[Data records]
◇ ◇ ◇ ◇
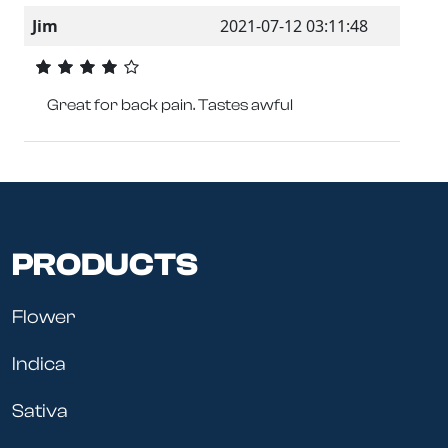
Jim
2021-07-12 03:11:48
Great for back pain. Tastes awful
PRODUCTS
Flower
Indica
Sativa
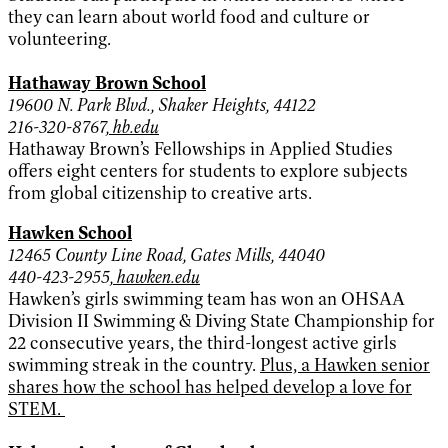
they can learn about world food and culture or
volunteering.
Hathaway Brown School
19600 N. Park Blvd., Shaker Heights, 44122
216-320-8767,
hb.edu
Hathaway Brown’s Fellowships in Applied Studies
offers eight centers for students to explore subjects
from global citizenship to creative arts.
Hawken School
12465 County Line Road, Gates Mills, 44040
440-423-2955,
hawken.edu
Hawken’s girls swimming team has won an OHSAA
Division II Swimming & Diving State Championship for
22 consecutive years, the third-longest active girls
swimming streak in the country.
Plus, a Hawken senior
shares how the school has helped develop a love for
STEM.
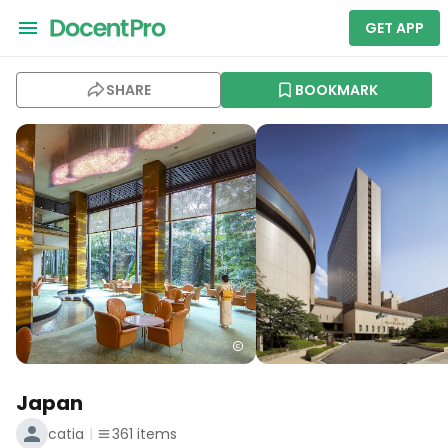
GET APP
SHARE
BOOKMARK
Japan
catia
361
items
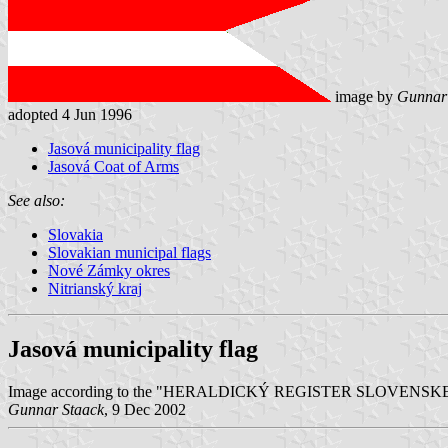
image by
Gunnar
adopted 4 Jun 1996
Jasová municipality flag
Jasová Coat of Arms
See also:
Slovakia
Slovakian municipal flags
Nové Zámky okres
Nitrianský kraj
Jasová municipality flag
Image according to the "HERALDICKÝ REGISTER SLOVENSKEJ REPUB
Gunnar Staack
, 9 Dec 2002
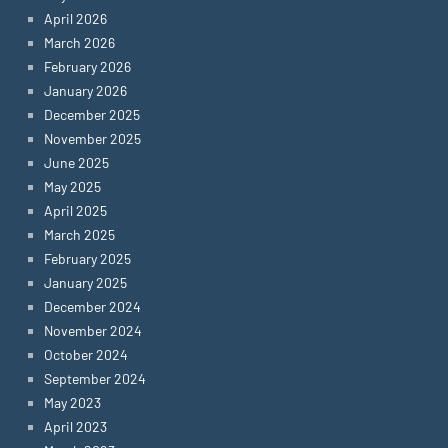
April 2026
March 2026
February 2026
January 2026
December 2025
November 2025
June 2025
May 2025
April 2025
March 2025
February 2025
January 2025
December 2024
November 2024
October 2024
September 2024
May 2023
April 2023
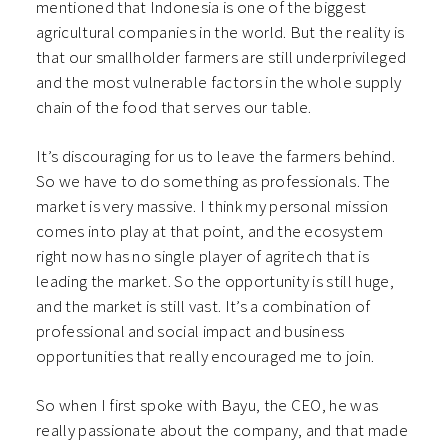
mentioned that Indonesia is one of the biggest
agricultural companies in the world. But the reality is
that our smallholder farmers are still underprivileged
and the most vulnerable factors in the whole supply
chain of the food that serves our table.
It’s discouraging for us to leave the farmers behind.
So we have to do something as professionals. The
market is very massive. I think my personal mission
comes into play at that point, and the ecosystem
right now has no single player of agritech that is
leading the market. So the opportunity is still huge,
and the market is still vast. It’s a combination of
professional and social impact and business
opportunities that really encouraged me to join.
So when I first spoke with Bayu, the CEO, he was
really passionate about the company, and that made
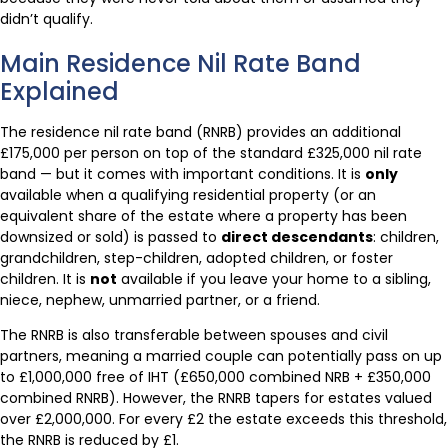
didn’t qualify.
Main Residence Nil Rate Band
Explained
The residence nil rate band (RNRB) provides an additional
£175,000 per person on top of the standard £325,000 nil rate
band — but it comes with important conditions. It is
only
available when a qualifying residential property (or an
equivalent share of the estate where a property has been
downsized or sold) is passed to
direct descendants
: children,
grandchildren, step-children, adopted children, or foster
children. It is
not
available if you leave your home to a sibling,
niece, nephew, unmarried partner, or a friend.
The RNRB is also transferable between spouses and civil
partners, meaning a married couple can potentially pass on up
to £1,000,000 free of IHT (£650,000 combined NRB + £350,000
combined RNRB). However, the RNRB tapers for estates valued
over £2,000,000. For every £2 the estate exceeds this threshold,
the RNRB is reduced by £1.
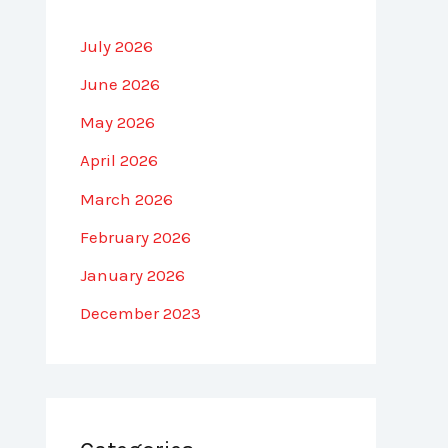
July 2026
June 2026
May 2026
April 2026
March 2026
February 2026
January 2026
December 2023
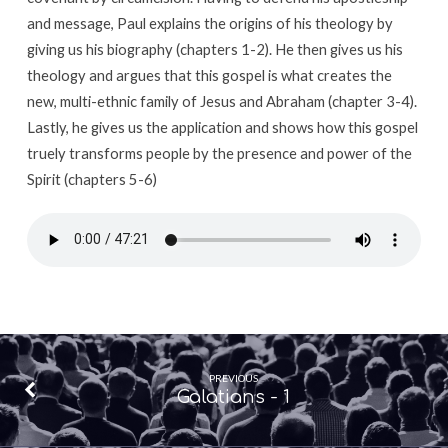
and message, Paul explains the origins of his theology by
giving us his biography (chapters 1-2). He then gives us his
theology and argues that this gospel is what creates the
new, multi-ethnic family of Jesus and Abraham (chapter 3-4).
Lastly, he gives us the application and shows how this gospel
truely transforms people by the presence and power of the
Spirit (chapters 5-6)
PREVIOUS
Galatians - 1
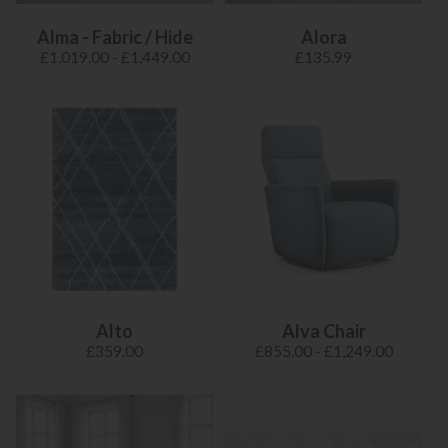
Alma - Fabric / Hide
Alora
£1,019.00 - £1,449.00
£135.99
Alto
Alva Chair
£359.00
£855.00 - £1,249.00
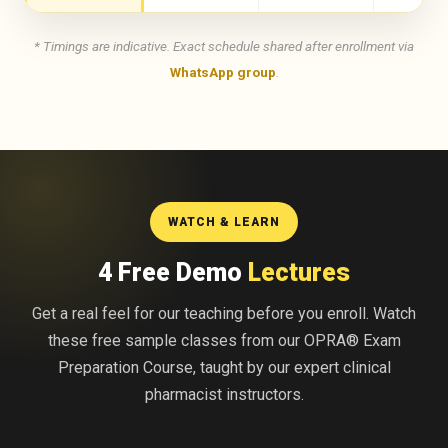
* Timings are indicative. Exact schedule shared after enrollment via
WhatsApp group
.
WATCH & LEARN
4 Free Demo
Lectures
Get a real feel for our teaching before you enroll. Watch
these free sample classes from our OPRA® Exam
Preparation Course, taught by our expert clinical
pharmacist instructors.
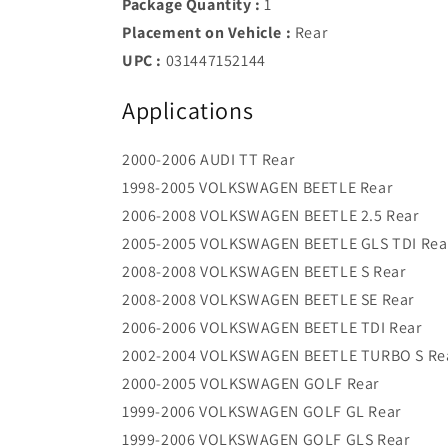
Package Quantity :
1
Placement on Vehicle :
Rear
UPC :
031447152144
Applications
2000-2006 AUDI TT Rear
1998-2005 VOLKSWAGEN BEETLE Rear
2006-2008 VOLKSWAGEN BEETLE 2.5 Rear
2005-2005 VOLKSWAGEN BEETLE GLS TDI Rea
2008-2008 VOLKSWAGEN BEETLE S Rear
2008-2008 VOLKSWAGEN BEETLE SE Rear
2006-2006 VOLKSWAGEN BEETLE TDI Rear
2002-2004 VOLKSWAGEN BEETLE TURBO S Re
2000-2005 VOLKSWAGEN GOLF Rear
1999-2006 VOLKSWAGEN GOLF GL Rear
1999-2006 VOLKSWAGEN GOLF GLS Rear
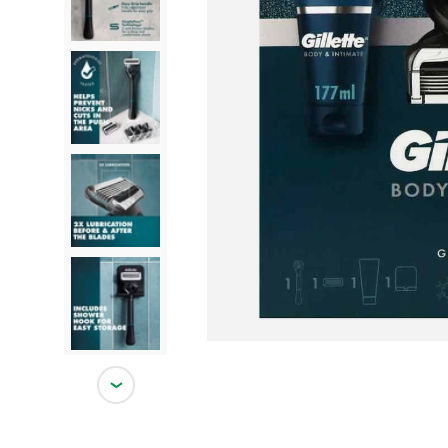
Load image 2 in gallery view
Load image 3 in gallery view
Load image 4 in gallery view
Load image 5 in gallery view
Next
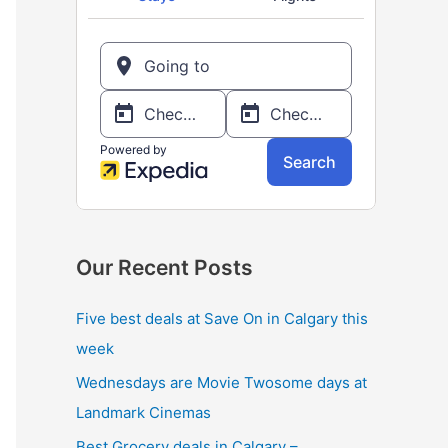
o
r
:
Our Recent Posts
Five best deals at Save On in Calgary this
week
Wednesdays are Movie Twosome days at
Landmark Cinemas
Best Grocery deals in Calgary –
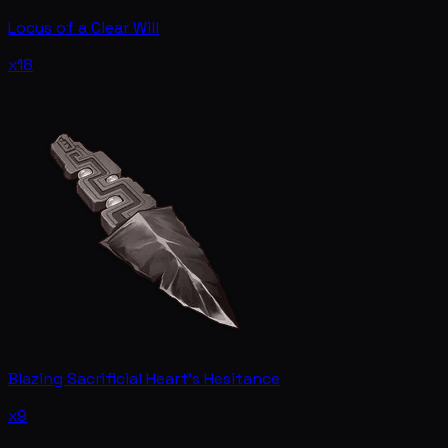
Locus of a Clear Will
x18
Blazing Sacrificial Heart's Hesitance
x9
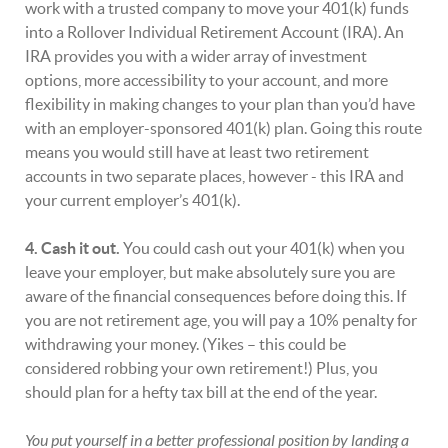
work with a trusted company to move your 401(k) funds
into a Rollover Individual Retirement Account (IRA). An
IRA provides you with a wider array of investment
options, more accessibility to your account, and more
flexibility in making changes to your plan than you’d have
with an employer-sponsored 401(k) plan. Going this route
means you would still have at least two retirement
accounts in two separate places, however - this IRA and
your current employer’s 401(k).
4. Cash it out.
You could cash out your 401(k) when you
leave your employer, but make absolutely sure you are
aware of the financial consequences before doing this. If
you are not retirement age, you will pay a 10% penalty for
withdrawing your money. (Yikes – this could be
considered robbing your own retirement!) Plus, you
should plan for a hefty tax bill at the end of the year.
You put yourself in a better professional position by landing a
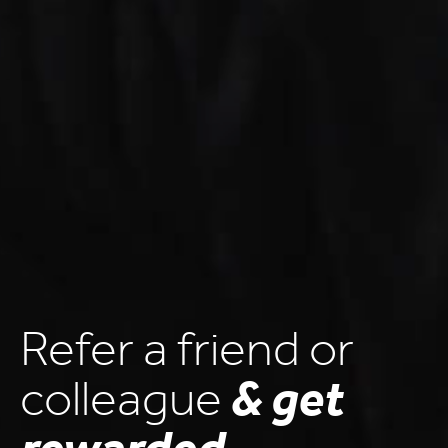
Refer a friend or
colleague
& get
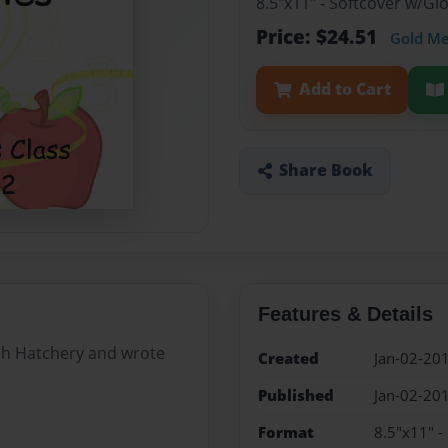
8.5"x11" - Softcover w/G
Price: $24.51
Gold M
Add to Cart
Share Book
Features & Details
Fish Hatchery and wrote
Created
Jan-02-20
Published
Jan-02-20
Format
8.5"x11" -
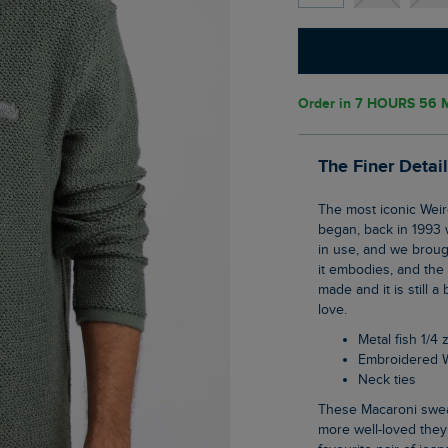
Order in
7 HOURS 56 
The Finer Detai
The most iconic Weird Fish item; The Cruiser 1/4 zip Macaroni sweatshirt is where it all
began, back in 1993 
in use, and we brough
it embodies, and the
made and it is still a
love.
Metal fish 1/4 
Embroidered 
Neck ties
These Macaroni sweatshirts really stand the test of time, lasting wash after wash, the
more well-loved they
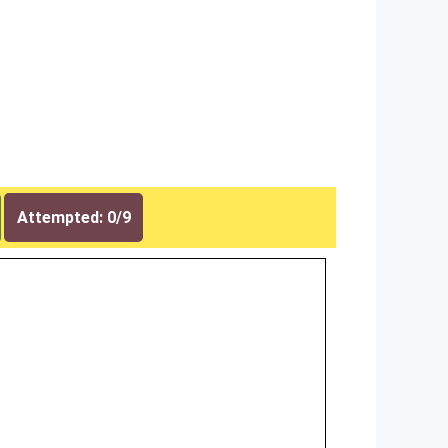
Attempted: 0/9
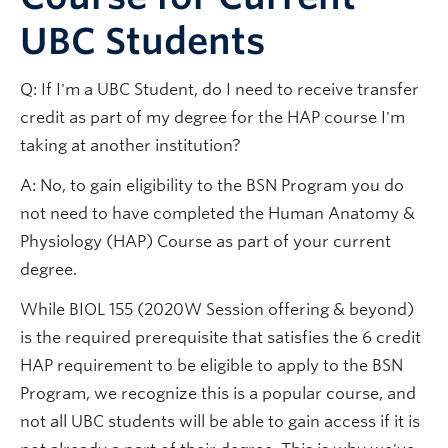
UBC Students
Q: If I'm a UBC Student, do I need to receive transfer
credit as part of my degree for the HAP course I'm
taking at another institution?
A: No, to gain eligibility to the BSN Program you do
not need to have completed the Human Anatomy &
Physiology (HAP) Course as part of your current
degree.
While BIOL 155 (2020W Session offering & beyond)
is the required prerequisite that satisfies the 6 credit
HAP requirement to be eligible to apply to the BSN
Program, we recognize this is a popular course, and
not all UBC students will be able to gain access if it is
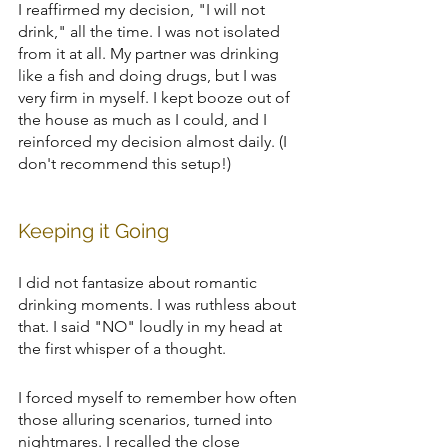
I reaffirmed my decision, "I will not 
drink," all the time. I was not isolated 
from it at all. My partner was drinking 
like a fish and doing drugs, but I was 
very firm in myself. I kept booze out of 
the house as much as I could, and I 
reinforced my decision almost daily. (I 
don't recommend this setup!)
Keeping it Going
I did not fantasize about romantic 
drinking moments. I was ruthless about 
that. I said "NO" loudly in my head at 
the first whisper of a thought.
I forced myself to remember how often 
those alluring scenarios, turned into 
nightmares. I recalled the close 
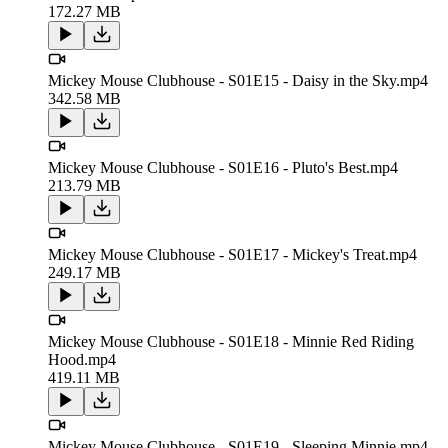
172.27 MB
Mickey Mouse Clubhouse - S01E15 - Daisy in the Sky.mp4
342.58 MB
Mickey Mouse Clubhouse - S01E16 - Pluto's Best.mp4
213.79 MB
Mickey Mouse Clubhouse - S01E17 - Mickey's Treat.mp4
249.17 MB
Mickey Mouse Clubhouse - S01E18 - Minnie Red Riding
Hood.mp4
419.11 MB
Mickey Mouse Clubhouse - S01E19 - Sleeping Minnie.mp4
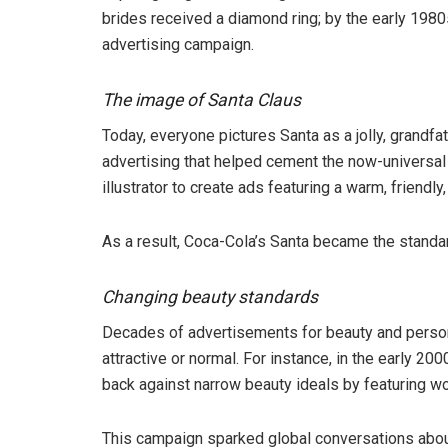
brides received a diamond ring; by the early 1980s
advertising campaign.
The image of Santa Claus
Today, everyone pictures Santa as a jolly, grandfa
advertising that helped cement the now-universa
illustrator to create ads featuring a warm, friendl
As a result, Coca-Cola’s Santa became the standar
Changing beauty standards
Decades of advertisements for beauty and person
attractive or normal. For instance, in the early 2
back against narrow beauty ideals by featuring w
This campaign sparked global conversations abou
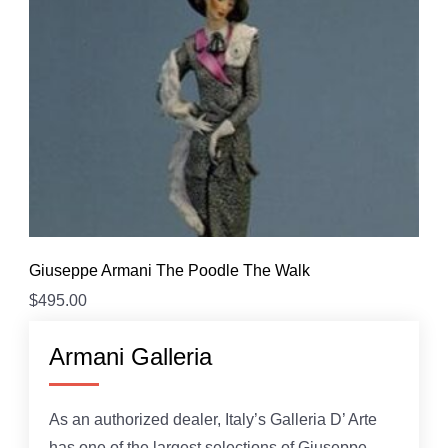
Giuseppe Armani The Poodle The Walk
$
495.00
Armani Galleria
As an authorized dealer, Italy’s Galleria D’ Arte
has one of the largest selections of Giuseppe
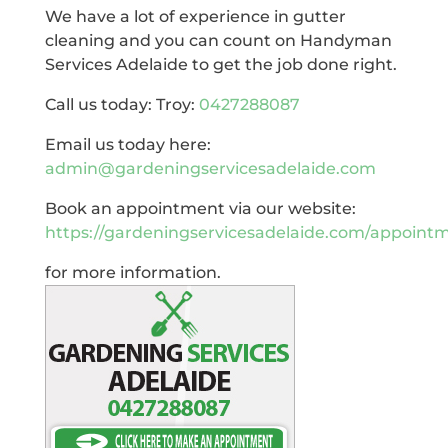
We have a lot of experience in gutter
cleaning and you can count on Handyman
Services Adelaide to get the job done right.
Call us today: Troy:
0427288087
Email us today here:
admin@gardeningservicesadelaide.com
Book an appointment via our website:
https://gardeningservicesadelaide.com/appoint
for more information.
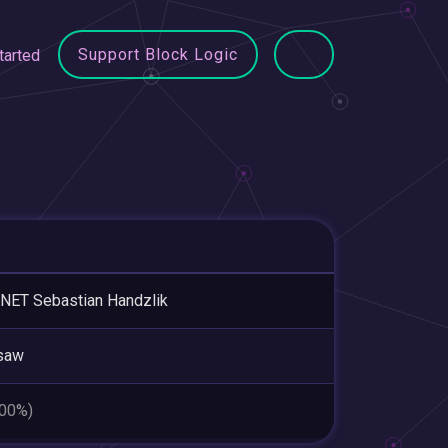
Support Block Logic
tarted
NET Sebastian Handzlik
saw
.00%)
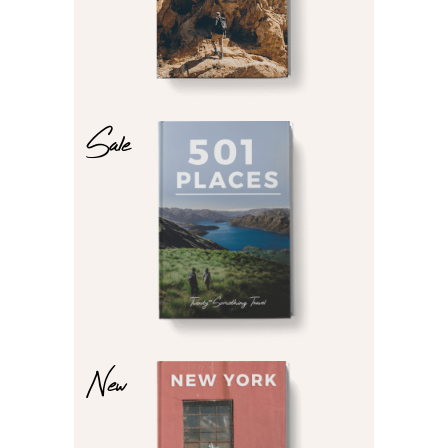
Sale
$
$
New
◇ ◇ ◇ ◇
YOUR ASSIGNMENT: Using the records above, return verbatim only the part that opens with the line containing "Jasová Coat of Arms" and closes with the line containing "February 2025"; pictures stay out.

EXERCISE ANSWER:
Jasová Coat of Arms
See also:
Slovakia
Slovakian municipal flags
Nové Zámky okres
Nitrianský kraj
Jasová municipality flag
Image according to the "HERALDICKÝ REGISTER SLOVENSKEJ REPUB
Gunnar Staack
, 9 Dec 2002
April 2026
March 2026
February 2026
January 2026
December 2025
November 2025
June 2025
May 2025
April 2025
March 2025
February 2025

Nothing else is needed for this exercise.